It's called a clapper. Thanks for reminding me of that. I actually use a 2x4 that has been sanded smooth.

The Calico Cat said...

clapper - but Paula beat me to that.

Low tech to the rescue!

Kim said...

My grandmother had one - never knew what she used it for. Thanks.

Rian said...

Interesting. Never saw one of those before. I never use steam either. I spritz my clothes the old fashoned way and roll 'em up before pressing. My irons last a whole lot longer that way.

Nellie's Needles said...

Actually that's a little ironing board for shaped seams that you're using as a clapper. The clapper is an oblong thick piece of wood that is shaped to easily hold it in your hand. Both of these pressing tools are made by June Taylor.

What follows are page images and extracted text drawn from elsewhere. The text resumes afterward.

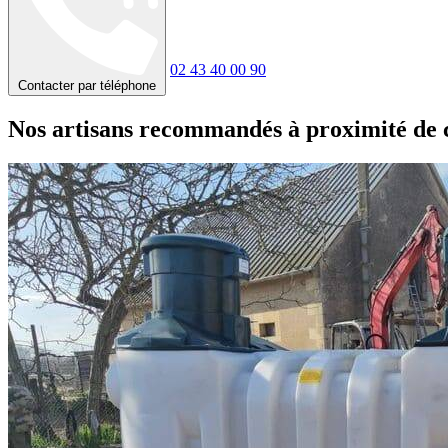
02 43 40 00 90
Contacter par téléphone
Nos artisans recommandés à proximité de 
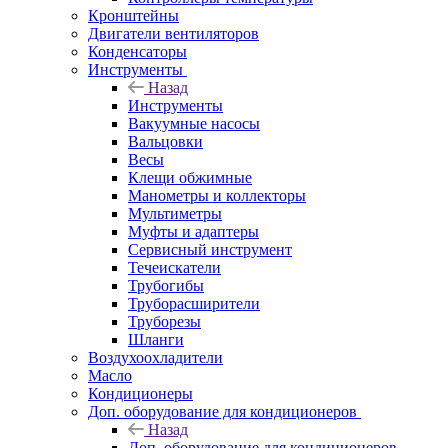
Кронштейны
Двигатели вентиляторов
Конденсаторы
Инструменты
Назад
Инструменты
Вакуумные насосы
Вальцовки
Весы
Клещи обжимные
Манометры и коллекторы
Мультиметры
Муфты и адаптеры
Сервисный инструмент
Течеискатели
Трубогибы
Труборасширители
Труборезы
Шланги
Воздухоохладители
Масло
Кондиционеры
Доп. оборудование для кондиционеров
Назад
Доп. оборудование для кондиционеров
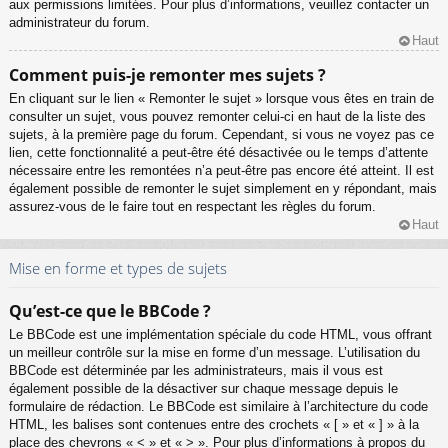
aux permissions limitées. Pour plus d’informations, veuillez contacter un
administrateur du forum.
Haut
Comment puis-je remonter mes sujets ?
En cliquant sur le lien « Remonter le sujet » lorsque vous êtes en train de
consulter un sujet, vous pouvez remonter celui-ci en haut de la liste des
sujets, à la première page du forum. Cependant, si vous ne voyez pas ce
lien, cette fonctionnalité a peut-être été désactivée ou le temps d’attente
nécessaire entre les remontées n’a peut-être pas encore été atteint. Il est
également possible de remonter le sujet simplement en y répondant, mais
assurez-vous de le faire tout en respectant les règles du forum.
Haut
Mise en forme et types de sujets
Qu’est-ce que le BBCode ?
Le BBCode est une implémentation spéciale du code HTML, vous offrant
un meilleur contrôle sur la mise en forme d’un message. L’utilisation du
BBCode est déterminée par les administrateurs, mais il vous est
également possible de la désactiver sur chaque message depuis le
formulaire de rédaction. Le BBCode est similaire à l’architecture du code
HTML, les balises sont contenues entre des crochets « [ » et « ] » à la
place des chevrons « < » et « > ». Pour plus d’informations à propos du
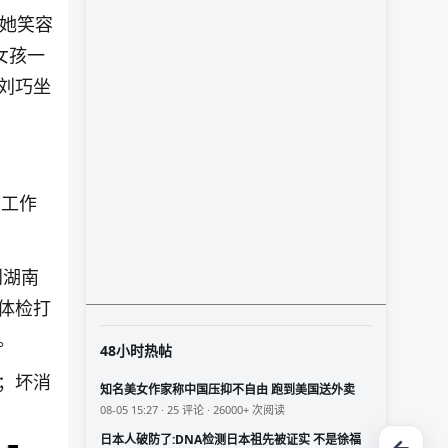
。她笑容
女孩一
刘巧坐
，工作
到湖南
体检打
。
48小时热帖
；坏消
知名美女作家称中国压抑不自由 跑到美国送外卖
08-05 15:27 · 25 评论 · 26000+ 次阅读
日本人破防了:DNA检测日本祖先被证实 不是徐福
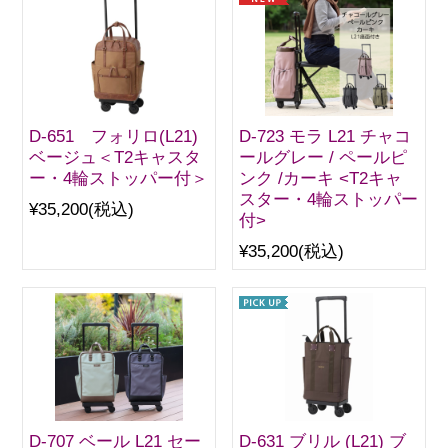
D-651 フォリロ(L21)
D-723 モラ L21 チャコ
ベージュ＜T2キャスタ
ールグレー / ペールピ
ー・4輪ストッパー付＞
ンク /カーキ <T2キャ
スター・4輪ストッパー
¥35,200
(税込)
付>
¥35,200
(税込)
D-707 ベール L21 セー
D-631 ブリル (L21) ブ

I've been using the clapper on the finished binding of my quilts. Nothing else makes those corners with the extra fabric in them lie nice and flat.

Joyce said...

Sounds interesting. I'll have to watch our thrift stores for a clapper.

Vicki W said...

It's a great too and actually any smooth block of wood will do. No need to buy an actual clapper.

Debra said...

Technically, it's called a Point Presser & a clapper. A 2fer tool!

Beena said...

I have never seen one of these before. But I've heard of people using a wooden cutting board (that's bought especially just for sewing, not for food), when ironing quilting seams. People swear by the pressing of seams on wood to get them really flat.

Libby Fife said...

Well, that is the best tip I have heard in a really long time. Thanks for sharing it. I will need to get some wood I think and maybe even modify my ironing board a bit.

jenclair said...

I've never seen one of these, but thanks for sharing another great tip!

Liz said...

Oh my. I learned to use one of those a lo-o-o-o-ong time ago and have since forgotten it completely! I know what I'll be looking for now!

Kathleen said...

Thanks for the tip. Pressing is the most challenging part of quilting for me.

*karendianne. said...

Now this is something I could really use!!!

Just one more thing I picked up coming out of the basement.